• [Assignment] Present an exact copy of each line below.
= = = =
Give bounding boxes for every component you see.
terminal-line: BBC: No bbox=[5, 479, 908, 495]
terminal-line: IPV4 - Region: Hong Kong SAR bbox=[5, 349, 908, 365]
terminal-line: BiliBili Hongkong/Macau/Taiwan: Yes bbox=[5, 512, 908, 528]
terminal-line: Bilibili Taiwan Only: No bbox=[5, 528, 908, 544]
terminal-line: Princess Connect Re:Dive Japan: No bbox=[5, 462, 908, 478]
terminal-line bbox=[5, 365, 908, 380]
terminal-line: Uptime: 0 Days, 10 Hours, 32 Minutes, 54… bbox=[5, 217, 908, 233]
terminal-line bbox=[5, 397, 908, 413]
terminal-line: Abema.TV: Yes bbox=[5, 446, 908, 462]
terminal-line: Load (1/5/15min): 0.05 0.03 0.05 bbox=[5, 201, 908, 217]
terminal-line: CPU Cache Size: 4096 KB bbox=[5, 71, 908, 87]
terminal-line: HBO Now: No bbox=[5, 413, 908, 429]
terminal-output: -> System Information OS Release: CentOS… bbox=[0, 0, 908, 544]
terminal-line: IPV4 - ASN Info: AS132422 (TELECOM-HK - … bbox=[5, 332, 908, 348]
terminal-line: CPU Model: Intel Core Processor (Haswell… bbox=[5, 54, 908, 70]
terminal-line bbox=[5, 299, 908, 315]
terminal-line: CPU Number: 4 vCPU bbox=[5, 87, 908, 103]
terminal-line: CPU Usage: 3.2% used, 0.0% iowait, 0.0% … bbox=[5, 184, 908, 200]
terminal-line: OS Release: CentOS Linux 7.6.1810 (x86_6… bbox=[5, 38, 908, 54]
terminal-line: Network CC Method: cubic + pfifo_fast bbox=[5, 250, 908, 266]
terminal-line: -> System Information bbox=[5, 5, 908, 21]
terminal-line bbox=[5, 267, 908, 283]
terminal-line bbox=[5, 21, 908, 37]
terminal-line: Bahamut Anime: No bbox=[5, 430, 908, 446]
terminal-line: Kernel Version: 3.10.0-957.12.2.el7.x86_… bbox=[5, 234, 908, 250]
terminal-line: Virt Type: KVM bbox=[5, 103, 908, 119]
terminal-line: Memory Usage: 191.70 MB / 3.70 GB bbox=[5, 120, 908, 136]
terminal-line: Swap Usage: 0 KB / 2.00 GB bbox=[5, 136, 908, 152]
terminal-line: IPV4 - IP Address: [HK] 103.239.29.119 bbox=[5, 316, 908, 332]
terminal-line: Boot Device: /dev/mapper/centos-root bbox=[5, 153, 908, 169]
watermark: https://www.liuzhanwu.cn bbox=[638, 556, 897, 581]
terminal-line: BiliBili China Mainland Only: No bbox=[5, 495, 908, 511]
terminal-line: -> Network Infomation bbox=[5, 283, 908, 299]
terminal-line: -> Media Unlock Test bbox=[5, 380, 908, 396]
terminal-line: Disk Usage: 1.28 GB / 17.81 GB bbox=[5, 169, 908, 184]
= = = =
• [Reply]
Give bounding boxes for every component you see.
terminal-line: BBC: No bbox=[5, 479, 908, 495]
terminal-line: IPV4 - Region: Hong Kong SAR bbox=[5, 349, 908, 365]
terminal-line: BiliBili Hongkong/Macau/Taiwan: Yes bbox=[5, 512, 908, 528]
terminal-line: Bilibili Taiwan Only: No bbox=[5, 528, 908, 544]
terminal-line: Princess Connect Re:Dive Japan: No bbox=[5, 462, 908, 478]
terminal-line bbox=[5, 365, 908, 380]
terminal-line: Uptime: 0 Days, 10 Hours, 32 Minutes, 54… bbox=[5, 217, 908, 233]
terminal-line bbox=[5, 397, 908, 413]
terminal-line: Abema.TV: Yes bbox=[5, 446, 908, 462]
terminal-line: Load (1/5/15min): 0.05 0.03 0.05 bbox=[5, 201, 908, 217]
terminal-line: CPU Cache Size: 4096 KB bbox=[5, 71, 908, 87]
terminal-line: HBO Now: No bbox=[5, 413, 908, 429]
terminal-output: -> System Information OS Release: CentOS… bbox=[0, 0, 908, 544]
terminal-line: IPV4 - ASN Info: AS132422 (TELECOM-HK - … bbox=[5, 332, 908, 348]
terminal-line: CPU Model: Intel Core Processor (Haswell… bbox=[5, 54, 908, 70]
terminal-line bbox=[5, 299, 908, 315]
terminal-line: CPU Number: 4 vCPU bbox=[5, 87, 908, 103]
terminal-line: CPU Usage: 3.2% used, 0.0% iowait, 0.0% … bbox=[5, 184, 908, 200]
terminal-line: OS Release: CentOS Linux 7.6.1810 (x86_6… bbox=[5, 38, 908, 54]
terminal-line: Network CC Method: cubic + pfifo_fast bbox=[5, 250, 908, 266]
terminal-line: -> System Information bbox=[5, 5, 908, 21]
terminal-line bbox=[5, 267, 908, 283]
terminal-line bbox=[5, 21, 908, 37]
terminal-line: Bahamut Anime: No bbox=[5, 430, 908, 446]
terminal-line: Kernel Version: 3.10.0-957.12.2.el7.x86_… bbox=[5, 234, 908, 250]
terminal-line: Virt Type: KVM bbox=[5, 103, 908, 119]
terminal-line: Memory Usage: 191.70 MB / 3.70 GB bbox=[5, 120, 908, 136]
terminal-line: Swap Usage: 0 KB / 2.00 GB bbox=[5, 136, 908, 152]
terminal-line: IPV4 - IP Address: [HK] 103.239.29.119 bbox=[5, 316, 908, 332]
terminal-line: Boot Device: /dev/mapper/centos-root bbox=[5, 153, 908, 169]
watermark: https://www.liuzhanwu.cn bbox=[638, 556, 897, 581]
terminal-line: BiliBili China Mainland Only: No bbox=[5, 495, 908, 511]
terminal-line: -> Network Infomation bbox=[5, 283, 908, 299]
terminal-line: -> Media Unlock Test bbox=[5, 380, 908, 396]
terminal-line: Disk Usage: 1.28 GB / 17.81 GB bbox=[5, 169, 908, 184]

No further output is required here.